Stored data entries:
########
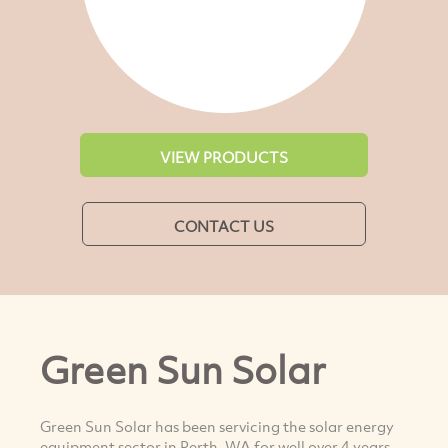
VIEW PRODUCTS
CONTACT US
Green Sun Solar
Green Sun Solar has been servicing the solar energy
equipment sector in Perth, WA for well over 4 years.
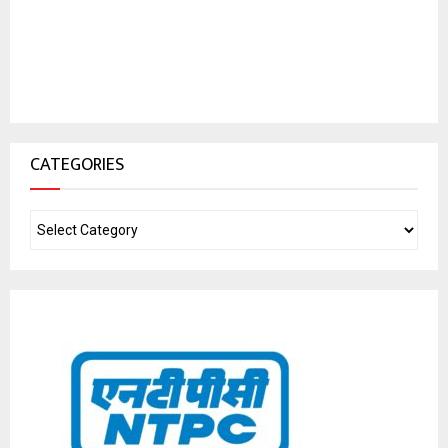
CATEGORIES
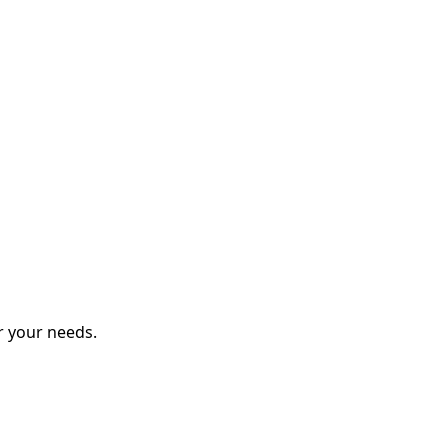
r your needs.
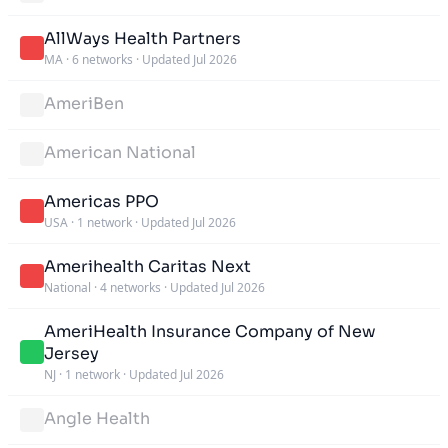
AllWays Health Partners
MA
·
6 networks
·
Updated Jul 2026
AmeriBen
American National
Americas PPO
USA
·
1 network
·
Updated Jul 2026
Amerihealth Caritas Next
National
·
4 networks
·
Updated Jul 2026
AmeriHealth Insurance Company of New
Jersey
NJ
·
1 network
·
Updated Jul 2026
Angle Health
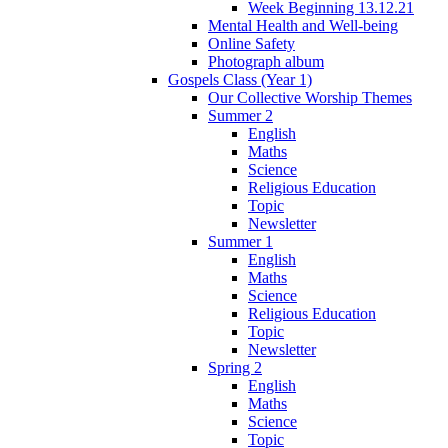
Week Beginning 13.12.21
Mental Health and Well-being
Online Safety
Photograph album
Gospels Class (Year 1)
Our Collective Worship Themes
Summer 2
English
Maths
Science
Religious Education
Topic
Newsletter
Summer 1
English
Maths
Science
Religious Education
Topic
Newsletter
Spring 2
English
Maths
Science
Topic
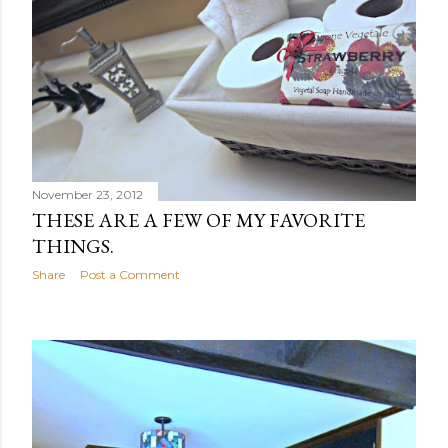
November 23, 2012
THESE ARE A FEW OF MY FAVORITE
THINGS.
Share
Post a Comment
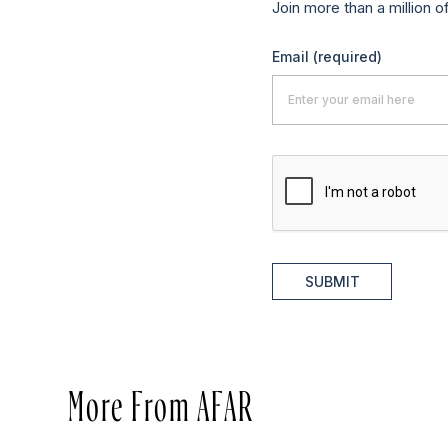
Join more than a million o
Email
(required)
SUBMIT
More From AFAR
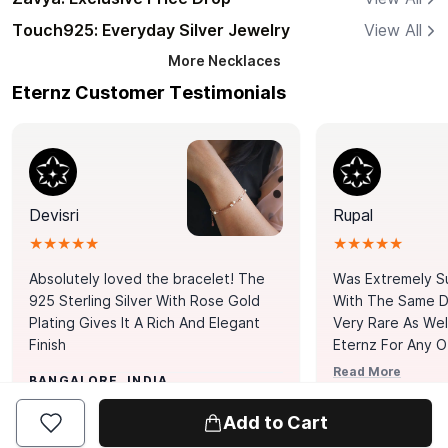
Touch925: Everyday Silver Jewelry
View All
More
Necklaces
Eternz Customer Testimonials
Devisri
Rupal
★★★★★
★★★★★
Absolutely loved the bracelet! The
Was Extremely S
925 Sterling Silver With Rose Gold
With The Same Da
Plating Gives It A Rich And Elegant
Very Rare As Wel
Finish
Eternz For Any O
Picks. You Point A
Read More
BANGALORE, INDIA
Door. Thank You
MUMBAI, INDIA
Tennis Bracelet
Add to Cart
Happy With It.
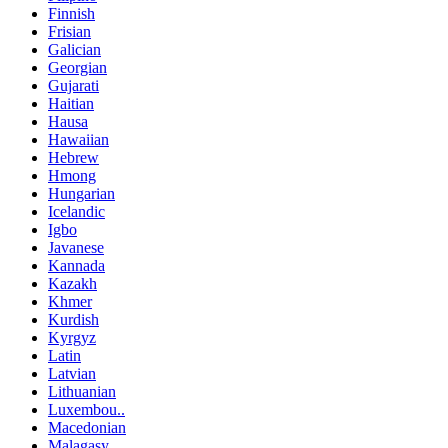
Finnish
Frisian
Galician
Georgian
Gujarati
Haitian
Hausa
Hawaiian
Hebrew
Hmong
Hungarian
Icelandic
Igbo
Javanese
Kannada
Kazakh
Khmer
Kurdish
Kyrgyz
Latin
Latvian
Lithuanian
Luxembou..
Macedonian
Malagasy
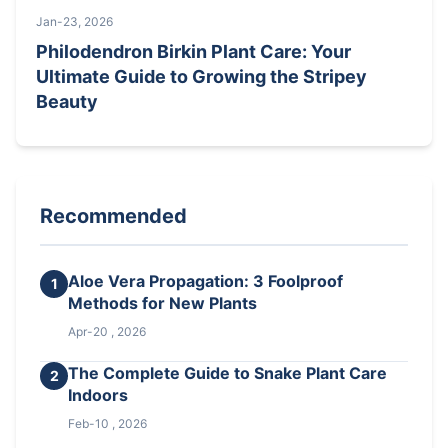
Jan-23, 2026
Philodendron Birkin Plant Care: Your
Ultimate Guide to Growing the Stripey
Beauty
Recommended
Aloe Vera Propagation: 3 Foolproof
1
Methods for New Plants
Apr-20 , 2026
The Complete Guide to Snake Plant Care
2
Indoors
Feb-10 , 2026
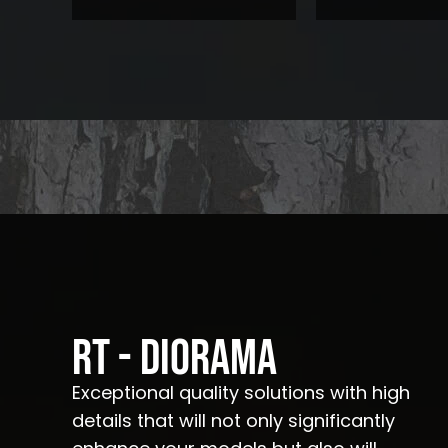
RT - Diorama
Exceptional quality solutions with high
details that will not only significantly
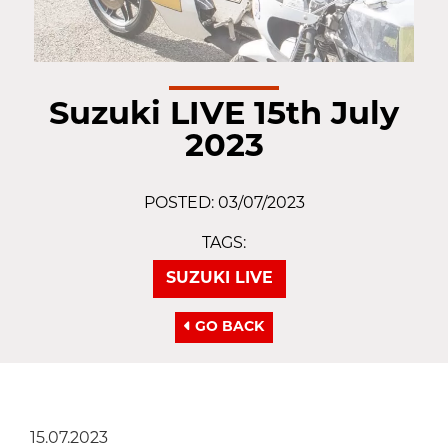
Suzuki LIVE 15th July
2023
POSTED: 03/07/2023
TAGS:
SUZUKI LIVE
GO BACK
15.07.2023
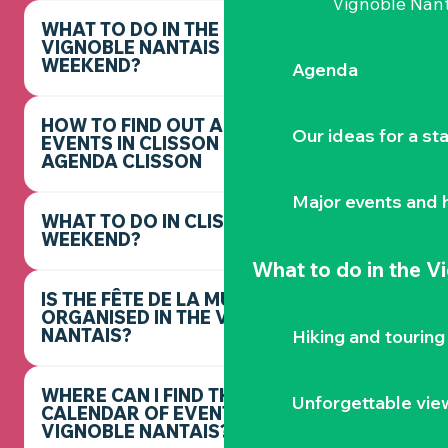
Vignoble Nant
WHAT TO DO IN THE
VIGNOBLE NANTAIS THIS
WEEKEND?
Agenda
HOW TO FIND OUT ABOUT
Our ideas for a st
EVENTS IN CLISSON -
AGENDA CLISSON
Major events and h
WHAT TO DO IN CLISSON THIS
WEEKEND?
What to do
in the V
IS THE FÊTE DE LA MUSIQUE
ORGANISED IN THE VIGNOBLE
NANTAIS?
Hiking and touring
WHERE CAN I FIND THE FULL
Unforgettable vie
CALENDAR OF EVENTS IN THE
VIGNOBLE NANTAIS?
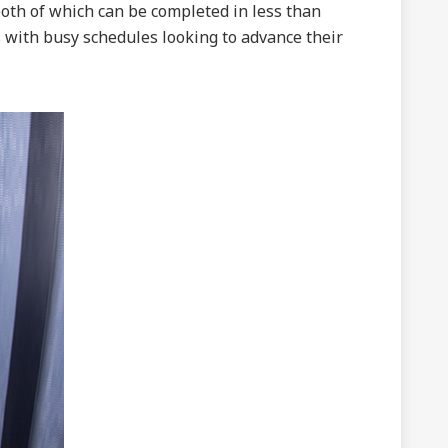
both of which can be completed in less than
 with busy schedules looking to advance their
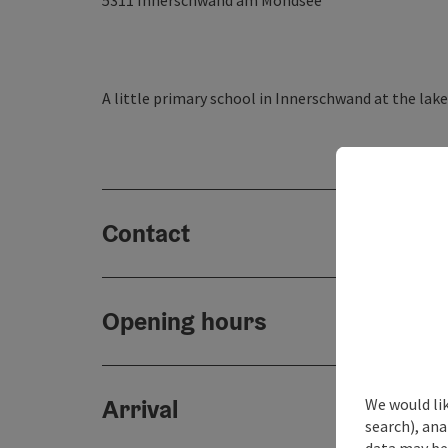
5311
Innerschwand am Mondsee
A little primary school in Innerschwand at the lak
Contact
Opening hours
Arrival
We would lik
search), ana
data may be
########
About this exercise: Exact copy, no pictures: please print the data above once more.

Answer to this task:
VIEW PRODUCTS
CONTACT US
Green Sun Solar
Green Sun Solar has been servicing the solar energy
equipment sector in Perth, WA for well over 4 years.
CATEGORIES
r your needs.
AllWays Health Partners
MA
·
6 networks
·
Updated Jul 2026
AmeriBen
American National
Americas PPO
USA
·
1 network
·
Updated Jul 2026
Amerihealth Caritas Next
National
·
4 networks
·
Updated Jul 2026
AmeriHealth Insurance Company of New
Jersey
NJ
·
1 network
·
Updated Jul 2026
Angle Health
Week Beginning 13.12.21
Mental Health and Well-being
Online Safety
Photograph album
Gospels Class (Year 1)
Our Collective Worship Themes
Summer 2
English
Maths
Science
Religious Education
Topic
Newsletter
Summer 1
English
Maths
Science
Religious Education
Topic
Newsletter
Spring 2
English
Maths
Science
Topic
November 23, 2012
THESE ARE A FEW OF MY FAVORITE
THINGS.
Share
Post a Comment
Join more than a million o
Email
(required)
SUBMIT
More From AFAR
Touch925: Everyday Silver Jewelry
View All
More
Necklaces
Eternz Customer Testimonials
Devisri
Rupal
★★★★★
★★★★★
Absolutely loved the bracelet! The
Was Extremely S
925 Sterling Silver With Rose Gold
With The Same Da
Plating Gives It A Rich And Elegant
Very Rare As Wel
Finish
Eternz For Any O
Picks. You Point A
Read More
BANGALORE, INDIA
Door. Thank You
MUMBAI, INDIA
Tennis Bracelet
Add to Cart
Happy With It.
Finnish
Frisian
Galician
Georgian
Gujarati
Haitian
Hausa
Hawaiian
Hebrew
Hmong
Hungarian
Icelandic
Igbo
Javanese
Kannada
Kazakh
Khmer
Kurdish
Kyrgyz
Latin
Latvian
Lithuanian
Luxembou..
Macedonian
Malagasy
Jan-23, 2026
Philodendron Birkin Plant Care: Your
Ultimate Guide to Growing the Stripey
Beauty
Recommended
Aloe Vera Propagation: 3 Foolproof
1
Methods for New Plants
Apr-20 , 2026
The Complete Guide to Snake Plant Care
2
Indoors
Feb-10 , 2026
RT - Diorama
Exceptional quality solutions with high
details that will not only significantly
Suzuki LIVE 15th July
2023
POSTED: 03/07/2023
TAGS:
SUZUKI LIVE
GO BACK
15.07.2023
Vignoble Nant
WHAT TO DO IN THE
VIGNOBLE NANTAIS THIS
WEEKEND?
Agenda
HOW TO FIND OUT ABOUT
Our ideas for a st
EVENTS IN CLISSON -
AGENDA CLISSON
Major events and h
WHAT TO DO IN CLISSON THIS
WEEKEND?
What to do
in the V
IS THE FÊTE DE LA MUSIQUE
ORGANISED IN THE VIGNOBLE
NANTAIS?
Hiking and touring
WHERE CAN I FIND THE FULL
Unforgettable vie
CALENDAR OF EVENTS IN THE
VIGNOBLE NANTAIS?
both of which can be completed in less than
 with busy schedules looking to advance their
5311
Innerschwand am Mondsee
A little primary school in Innerschwand at the lak
Contact
Opening hours
Arrival
We would lik
search), ana
data may be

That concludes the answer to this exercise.